Занеможилось ему ещё днём, на работе. Вывозя на отвалы вместе с Батуриным мёрзлые комья земли, Багир споткнулся, упал, залился судорожно лающим кашлем. Кровь, как лохмотья трухлявого мокрого шёлка, летела с его губ на снег, на мёрзлую корявую глину.
– Багирка, чего ты? Надорвался? Присядь, посидишь – оно отойдёт.
Михаил Иванович поднял его с земли, посадил на гружёную тачку, снегом стал растирать ему лоб. Кашель не проходил.
К ночи Багир заговорил. Все думали, что он бредит. В перерывах между кашлем, задыхаясь и с трудом ворочая языком, он говорил о каких-то никому не понятных вещах, мешал слова своего языка с русскими. Поняли только одно: просил Багир каких-то ягод, рассказывал, какие они красивые и большие, и одни из них словно налиты мутным и сладким вином, другие – тёмным, как кровью, и к ним, как к реке, пристал вечерний туман. Он упрашивал дать их ему, просил руками, глазами, просил так жалобно, что у многих навёртывались слёзы.

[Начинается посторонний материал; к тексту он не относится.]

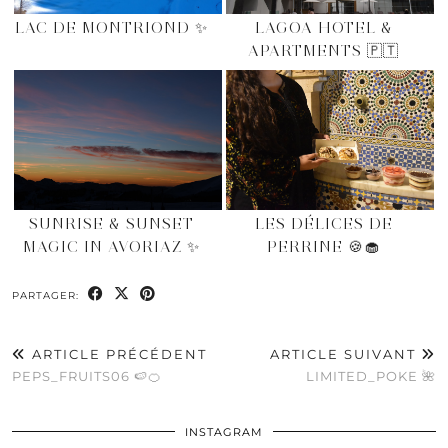
LAC DE MONTRIOND ✨
LAGOA HOTEL &
APARTMENTS 🇵🇹
SUNRISE & SUNSET
LES DÉLICES DE
MAGIC IN AVORIAZ ✨
PERRINE 🍪🧁
PARTAGER:
ARTICLE PRÉCÉDENT
ARTICLE SUIVANT
PEPS_FRUITS06 🍉🍊
LIMITED_POKE 🌺
INSTAGRAM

Глиняный черепок с налитым в него салом чадил, освещая только небольшой круг возле себя. Люди стояли с сумрачными, скорбными лицами. Вдруг Батурин, покривившись так, словно он собирался заплакать, проговорил взволнованным шёпотом:
– Виноград. Это он про виноград рассказывает. Фрукт такой есть, господа кушают. Его оттуда, с Кавказу, и привозят. Вон по чему затосковал. Захотелось, значит, родину чем вспомнить.
И вздохнул тяжело.
В толпе ответили тоже вздохом. Кто-то отвернулся и тихо отошёл в сторону. В тишине стонал и метался Багир, бредя о зажжённых солнцем виноградниках, о небе, золотистом, как парча, и голубом, как атлас. Ночью он умер.

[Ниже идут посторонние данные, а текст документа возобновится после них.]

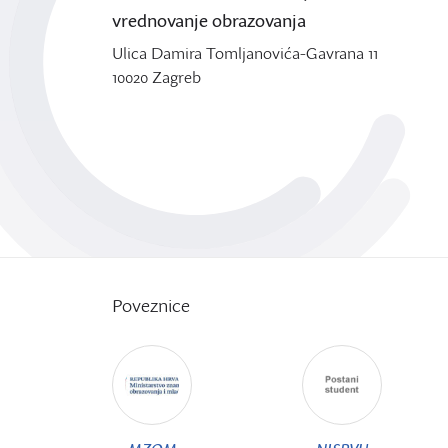
vrednovanje obrazovanja
Ulica Damira Tomljanovića-Gavrana 11
10020 Zagreb
Poveznice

А через неделю его место на нарах рядом с Батуриным занял новый жилец, бывший старший унтер-офицер гарнизонной команды Илья Потапов.
XIV
Харьковского белого уланского полка отставной штаб-ротмистр Нигорин, Никодим Васильевич, появился в столице зимой прошлого, 1835 года.

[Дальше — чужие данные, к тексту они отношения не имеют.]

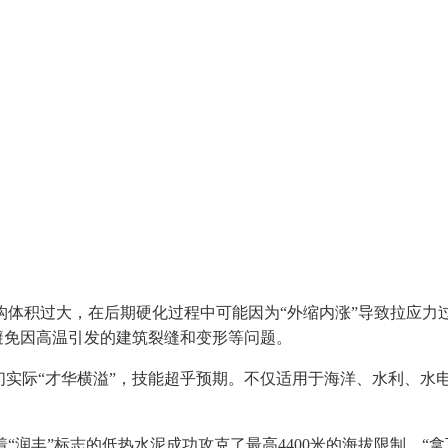
积过大，在后期硬化过程中可能因为“外缩内涨”导致拉应力
效避免因高温引发的建筑裂缝和变形等问题。
实际“才华横溢”，技能超乎预期。不仅适用于海洋、水利、水
”标志的低热水泥成功攻克了最高4400米的海拔限制，“拿下”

Вся движимость у него, как приехал, заключалась в старом черешневом чубуке, поношенной изрядно венгерке да крепостном человеке Фивке, то есть Феофилакте. Почему при таком состоянии он решил доживать свои остатние годы в Петербурге, было решительно непонятно. Однако это было сделано, по-видимому, не без основания.
Не прошло и полугода, как его имя стало известным всему Петербургу. К Нигорину, не считаясь часом, ночью после бала или маскарада, на рассвете после островов могла ввалиться шумная банда молодых повес, и гостеприимный хозяин неизменно, в каком бы виде и состоянии его ни застали, гремел испитым басом:
– Милости прошу! Для веселья и вина готов остаться и без сна.
Дом Никодима Васильевича был открыт для всех. Представлен ли ты или не представлен хозяину, зван или не зван, – но в любой час дня и ночи там можно было найти и весёлую компанию, и карты, и вино, и много ещё такого, за чем не ленились приезжать сюда даже с островов.
Евгений Петрович Самсонов обо всём этом только слышал. Незабываемый отныне для него праздник в доме Львовых повлёк за собой шесть долгих, полных обременительной суеты, месяцев жениховства.
Так было до декабря. В декабре неожиданно свалился от простуды старик Львов. Болезнь оказалась серьёзной. Врачи предупредили домашних о возможности печального исхода, и Надежда Фёдоровна не оставляла больного отца, пребывая в родительском доме целыми сутками. Жизнь Евгения Петровича оказалась нарушенной.